Together, the two enjoyed doing face masks and chemical peels. While in high school, Valle drew on this passion when she started a cosmetology club. The high school valedictorian is now considering a career in dermatology.
This fall, Valle will attend the University of Texas at Austin and study biochemistry with hopes of later enrolling in medical school.
Some of her favorite memories from high school were her experience in the cosmetology club and Martha Jefferson Randolph Society, a sorority named after the daughter of Thomas Jefferson. Jefferson High School’s graduation was June 11.
Below is Valle’s graduation speech.
Writing this speech was difficult. I’m afraid of not being able to voice a farewell that simply represents this year. Our lives have changed completely. The coronavirus took the last few months of our senior year. We were unable to say our proper goodbyes, experience that last slow dance at prom, or the joy of graduating as all our loved ones cheered to their heart’s content. This is not what the Class of 2020 deserved.
It’s unfair that, after all the hard work and dedication put in, our last days together were stripped away, that we were unable to commemorate our achievements and celebrate the way we had imagined. And this vile force keeping us 6 feet apart might not end soon. However, it is in times like these when we must also look at the good, as God places dreadful events in our lives, he also gives us reasons to remain afloat and fighting.
And so, I would like to take this moment to remember our motto, In Omni Uno. Because that’s what Jefferson has become, one amazing community of people who love and care for each other like family. I’ve received incredible support from our Jefferson family.
This year, I experienced the worst pain imaginable with the loss of my father. It was the support of my family, Jefferson family included, that kept me going in these dark times.
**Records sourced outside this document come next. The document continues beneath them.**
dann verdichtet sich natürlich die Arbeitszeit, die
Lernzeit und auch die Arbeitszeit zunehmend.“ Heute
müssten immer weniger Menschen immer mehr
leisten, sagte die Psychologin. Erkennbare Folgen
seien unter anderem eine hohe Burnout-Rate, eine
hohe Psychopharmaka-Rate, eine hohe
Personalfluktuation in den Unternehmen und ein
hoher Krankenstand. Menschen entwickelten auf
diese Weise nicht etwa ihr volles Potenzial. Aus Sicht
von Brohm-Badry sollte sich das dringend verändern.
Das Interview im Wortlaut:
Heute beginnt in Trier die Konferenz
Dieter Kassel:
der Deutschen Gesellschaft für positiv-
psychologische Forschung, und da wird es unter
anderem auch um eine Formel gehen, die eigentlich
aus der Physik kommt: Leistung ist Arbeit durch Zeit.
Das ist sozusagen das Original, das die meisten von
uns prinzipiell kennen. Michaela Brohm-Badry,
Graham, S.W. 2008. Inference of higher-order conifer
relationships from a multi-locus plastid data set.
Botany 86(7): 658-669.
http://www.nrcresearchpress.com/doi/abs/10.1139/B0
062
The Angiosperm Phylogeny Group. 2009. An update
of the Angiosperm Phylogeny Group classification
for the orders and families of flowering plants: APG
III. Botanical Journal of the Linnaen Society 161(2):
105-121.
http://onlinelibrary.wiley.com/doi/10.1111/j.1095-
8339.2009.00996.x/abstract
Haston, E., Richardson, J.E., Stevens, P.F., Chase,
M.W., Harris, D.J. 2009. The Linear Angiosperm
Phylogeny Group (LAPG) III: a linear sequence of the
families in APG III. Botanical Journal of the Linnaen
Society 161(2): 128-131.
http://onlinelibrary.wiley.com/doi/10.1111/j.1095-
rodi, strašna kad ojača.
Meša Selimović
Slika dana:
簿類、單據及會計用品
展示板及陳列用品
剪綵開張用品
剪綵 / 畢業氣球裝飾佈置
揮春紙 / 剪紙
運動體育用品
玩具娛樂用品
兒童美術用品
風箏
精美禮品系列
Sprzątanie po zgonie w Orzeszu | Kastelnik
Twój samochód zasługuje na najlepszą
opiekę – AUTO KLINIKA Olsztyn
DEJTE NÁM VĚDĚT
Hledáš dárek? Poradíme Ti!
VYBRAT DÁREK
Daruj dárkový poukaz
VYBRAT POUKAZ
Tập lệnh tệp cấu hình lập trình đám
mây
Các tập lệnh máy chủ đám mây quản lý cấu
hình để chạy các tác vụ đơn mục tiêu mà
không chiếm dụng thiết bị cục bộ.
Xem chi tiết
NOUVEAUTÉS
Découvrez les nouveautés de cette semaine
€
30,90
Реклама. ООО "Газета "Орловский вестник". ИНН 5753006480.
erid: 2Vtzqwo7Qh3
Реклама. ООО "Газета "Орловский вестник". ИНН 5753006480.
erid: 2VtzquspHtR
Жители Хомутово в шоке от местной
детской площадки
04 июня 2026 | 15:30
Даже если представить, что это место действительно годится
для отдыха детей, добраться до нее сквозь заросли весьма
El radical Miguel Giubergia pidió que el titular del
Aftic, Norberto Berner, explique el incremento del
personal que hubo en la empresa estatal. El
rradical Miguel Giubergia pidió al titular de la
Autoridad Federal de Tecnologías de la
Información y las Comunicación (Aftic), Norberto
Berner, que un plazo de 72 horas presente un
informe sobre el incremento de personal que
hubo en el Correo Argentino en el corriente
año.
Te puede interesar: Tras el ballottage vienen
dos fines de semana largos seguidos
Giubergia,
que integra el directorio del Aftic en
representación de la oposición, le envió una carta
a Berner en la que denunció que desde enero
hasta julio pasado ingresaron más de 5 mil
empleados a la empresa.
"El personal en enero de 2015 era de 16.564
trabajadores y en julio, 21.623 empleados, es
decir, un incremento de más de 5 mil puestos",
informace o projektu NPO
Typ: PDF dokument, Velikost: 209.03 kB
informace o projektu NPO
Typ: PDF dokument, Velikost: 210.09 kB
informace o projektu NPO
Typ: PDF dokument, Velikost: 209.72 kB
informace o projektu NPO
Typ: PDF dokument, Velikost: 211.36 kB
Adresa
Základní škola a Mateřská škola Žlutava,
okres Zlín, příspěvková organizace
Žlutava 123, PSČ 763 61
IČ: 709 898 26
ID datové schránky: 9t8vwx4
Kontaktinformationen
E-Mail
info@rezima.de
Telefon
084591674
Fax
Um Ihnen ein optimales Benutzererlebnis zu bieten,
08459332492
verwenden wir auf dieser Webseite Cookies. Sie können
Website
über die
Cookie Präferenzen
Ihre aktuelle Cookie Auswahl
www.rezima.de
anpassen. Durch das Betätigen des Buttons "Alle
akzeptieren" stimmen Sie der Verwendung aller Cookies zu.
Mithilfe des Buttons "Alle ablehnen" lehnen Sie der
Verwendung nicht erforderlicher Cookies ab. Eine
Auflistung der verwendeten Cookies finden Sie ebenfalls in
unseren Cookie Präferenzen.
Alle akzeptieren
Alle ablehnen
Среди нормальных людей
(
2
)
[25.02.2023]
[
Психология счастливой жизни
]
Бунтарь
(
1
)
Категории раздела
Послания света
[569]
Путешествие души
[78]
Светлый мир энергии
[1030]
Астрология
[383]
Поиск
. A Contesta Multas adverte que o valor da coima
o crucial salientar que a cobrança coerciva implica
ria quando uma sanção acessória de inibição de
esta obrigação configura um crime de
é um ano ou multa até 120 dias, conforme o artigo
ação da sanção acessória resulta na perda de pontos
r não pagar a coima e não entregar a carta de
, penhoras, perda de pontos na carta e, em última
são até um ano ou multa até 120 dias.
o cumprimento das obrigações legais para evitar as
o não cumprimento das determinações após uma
Despite knowing I will never experience my father’s warm embrace again, I know he’s looking down on me with tears of pride and joy.
Though we may not walk the halls of Jefferson again, we will remember the people who made school feel like home. Ms. Garza, our amazing counselor, who is living proof that Jefferson is a family; Ms. Flake, who nurtured my love for science for four years; Mr. Mock and his many Star Wars references; and Mr. Garcia, who never let me go hungry as we would be chismeando or, as he says, “spilling the tea” over chicken strips, thank you.
I hope every senior here has felt as blessed and loved by the Jefferson community as I have, and my wish for all of us is that we continue to be blessed and have faith that this distance from each other is not forever. Good times will come again, Mustangs.